The Alaska Board of Game has approved a National Park Service proposal aimed at reducing the number of park wolves killed outside the Denali’s northern boundary. It’s the latest move in a long running debate over how to manage park wolves that roam onto state land.
The Game Board action will close the wolf hunting season along Denali National Park’s northern boundary 6 weeks earlier in the spring, on April 15th instead of May 31 beginning next year.

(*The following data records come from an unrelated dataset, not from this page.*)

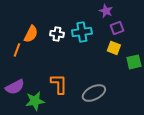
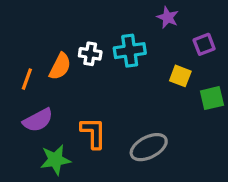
purple square: (117, 28) -> (204, 44), moved
orange semicircle: (31, 34) -> (60, 66), moved
purple semicircle: (15, 87) -> (38, 120), moved

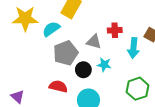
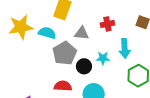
cyan semicircle: (51, 29) -> (47, 33), turned 60
gray triangle: (94, 42) -> (82, 33), moved
cyan arrow: (133, 48) -> (125, 48), moved

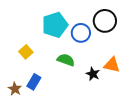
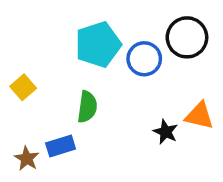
yellow square: (26, 52) -> (23, 87), moved
green semicircle: (66, 60) -> (87, 107), moved, turned 78
blue rectangle: (34, 82) -> (61, 146), turned 42

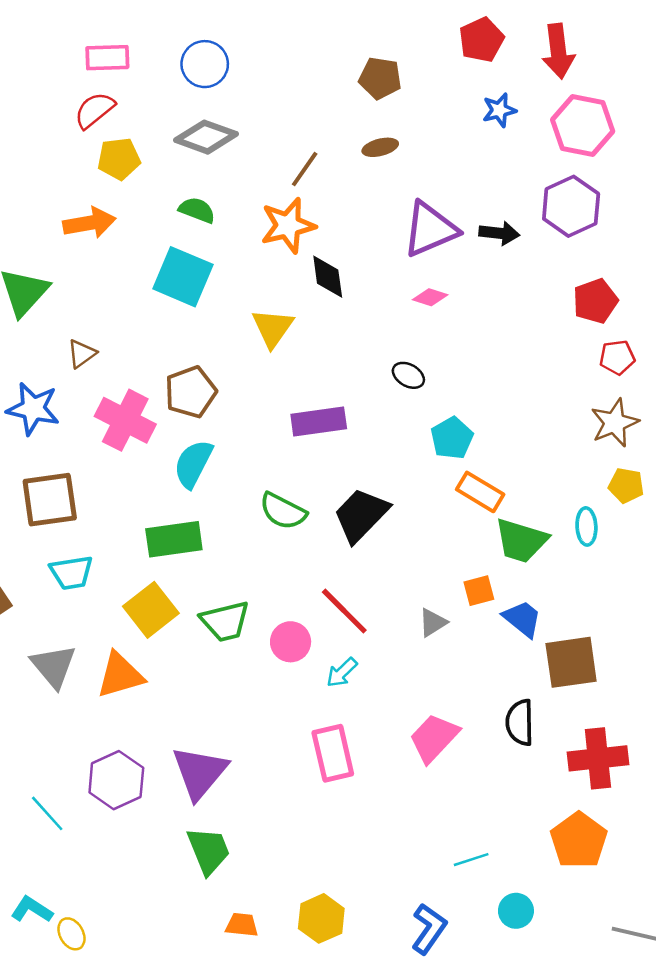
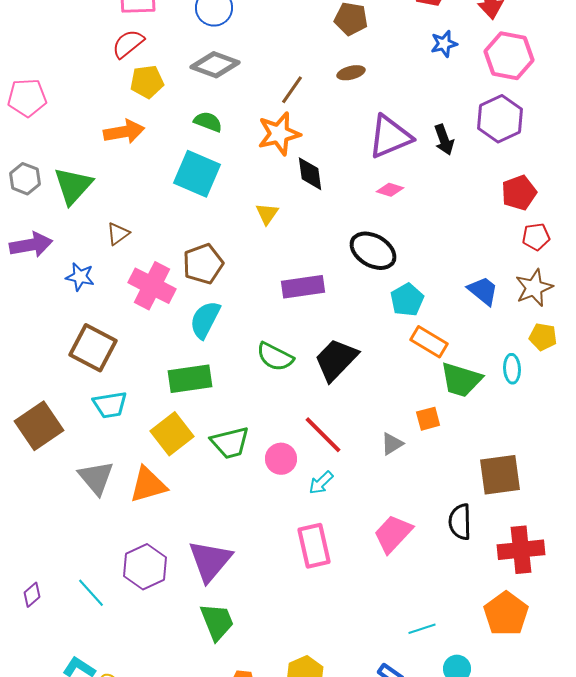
black arrow: (499, 233) -> (444, 140), turned 64
yellow triangle: (273, 328) -> (267, 214), size x0.7
black ellipse: (408, 375) -> (373, 251), size x1.8
blue star: (33, 409) -> (80, 277), size x0.7
brown square: (50, 500) -> (93, 348), turned 36
blue trapezoid: (522, 619) -> (483, 291), moved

Denali National Park science and resources team leader Dave Schirokauer says the change will eliminate overlap of state wolf hunting and bear baiting seasons on a strip of state land near the Stampede Road, where wolves roam across the park boundary.
“Our concern was that wolves were being taken in association with bear bait,” Schirokauer said. “And that happened last spring with two of our wolves including a breeding female being taken in association with the bait station near the park boundary on state land.”
The Game Board considered the wolf hunting season change out of cycle at its recently concluded Fairbanks meeting. Game Board chairman Ted Spraker noted heavy public testimony in favor of eliminating the overlapping wolf and bear hunts.
”I think it goes a long ways to show that this board listens to individuals that have these concerns and I’m not willing to, in a sense, jeopardize the option of hunting a brown bear over bait across the state in a place where one or two wolves may be taken,” said Spraker.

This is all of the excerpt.